Hi there,
our team is facing some performance issues in one of the most common queries we execute on dremio.
We have a large number of parquet files organized this way:
month/device/data.parquet
so we have data split by time and “source”. The issue we are facing is simply that if we query the data filtering on time and device, the planner smartly selects only the relevant parquet files, using “device” and, I suppose, parquet metadata on time column. So that if I want device “A” data from Jan 15 to Jan 20, Dremio knows that I can find that data only in “2019-01/A/data.parquet”. However, if we add another WHERE clause, Dremio starts loading also non-relevant data before filtering. This is nonsense since, adding a where clause, we are just restricting the output to a subset of the data we would get without that clause.
Since it’s not so easy to share data (we usually deal with billions rows split into thousands of parquet over S3), here I provide a way to reproduce the situation.
import pandas as pd
import numpy as np
from datetime import datetime, timedelta
from pathlib import Path
df = pd.DataFrame({'Tstart' : [datetime(2019,1,1) + timedelta(minutes=m) for m in range(60*24*7)]})
for day in [datetime(2019,1,1) + timedelta(days=d) for d in range(7)]:
for cat in ['A', 'B', 'C']:
partition = df.copy()
partition['Tend'] = partition['Tstart'] + np.timedelta64(59, 's')
partition = partition[partition['Tstart'].dt.day == day.day]
partition['val'] = np.random.random(size=partition.shape[0])
partition['foo'] = np.random.choice(['x','y','z'], partition.shape[0])
out_path = Path(f"/var/data/test/partitions/{day.strftime('%Y-%m-%d')}/{cat}/data.parquet")
out_path.parents[0].mkdir(exist_ok=True, parents=True)
partition.to_parquet(out_path, index=False)

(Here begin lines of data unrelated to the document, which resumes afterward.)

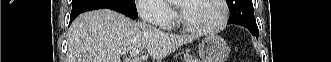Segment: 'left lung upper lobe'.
I'll return each mask as SVG.
<instances>
[{"mask_svg": "<svg viewBox=\"0 0 331 62\" xmlns=\"http://www.w3.org/2000/svg\"><path fill=\"white\" fill-rule=\"evenodd\" d=\"M230 9L228 24H237L251 30L258 37V27L253 13L252 0H227Z\"/></svg>", "mask_w": 331, "mask_h": 62, "instance_id": "left-lung-upper-lobe-1", "label": "left lung upper lobe"}]
</instances>
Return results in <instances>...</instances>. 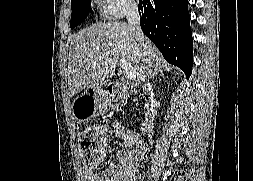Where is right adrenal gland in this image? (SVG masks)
<instances>
[{
	"mask_svg": "<svg viewBox=\"0 0 253 181\" xmlns=\"http://www.w3.org/2000/svg\"><path fill=\"white\" fill-rule=\"evenodd\" d=\"M158 74H159L160 76H162L163 78L165 77L164 71H163V70H160L159 73H154V74H153L152 79H154V77H155L156 75H158Z\"/></svg>",
	"mask_w": 253,
	"mask_h": 181,
	"instance_id": "right-adrenal-gland-1",
	"label": "right adrenal gland"
}]
</instances>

This code creates a group of 21 parquet files. “dir0” is the day, “dir1” is the “category”. Inside every parquet file, the column “Tstart” contains only timestamps that match the “day” partition. This is the view I define on the dataset:
SELECT Tstart, Tend, val, foo, TO_DATE(dir0, ‘YYYY-MM-DD’) part_day, dir1 part_cat FROM partitions
Now, this is a query (#1) that Dremio can smartly process:
SELECT * FROM test
WHERE
Tstart >= ‘2019-01-01 12:00’
and Tstart < ‘2019-01-01 15:00’
and part_cat = ‘A’
In the job panel, it is reported that this query reads 180 values and returns 180. Awesome, Dremio is reading only “2019-01-01/A/data.parquet” file, and only a part of it (every data.parquet contains 1440 rows, as the minutes in a day).
Then this query (#2):
SELECT * FROM test
WHERE
Tstart >= ‘2019-01-01 6:00’
and Tstart < ‘2019-01-02 18:00’
and part_cat = ‘B’
reads 2160 rows and returns 2160. Brilliant, is is exactly 1080 rows from “2019-01-01/B/data.parquet” file plus 1080 rows from “2019-01-02/B/data.parquet” file.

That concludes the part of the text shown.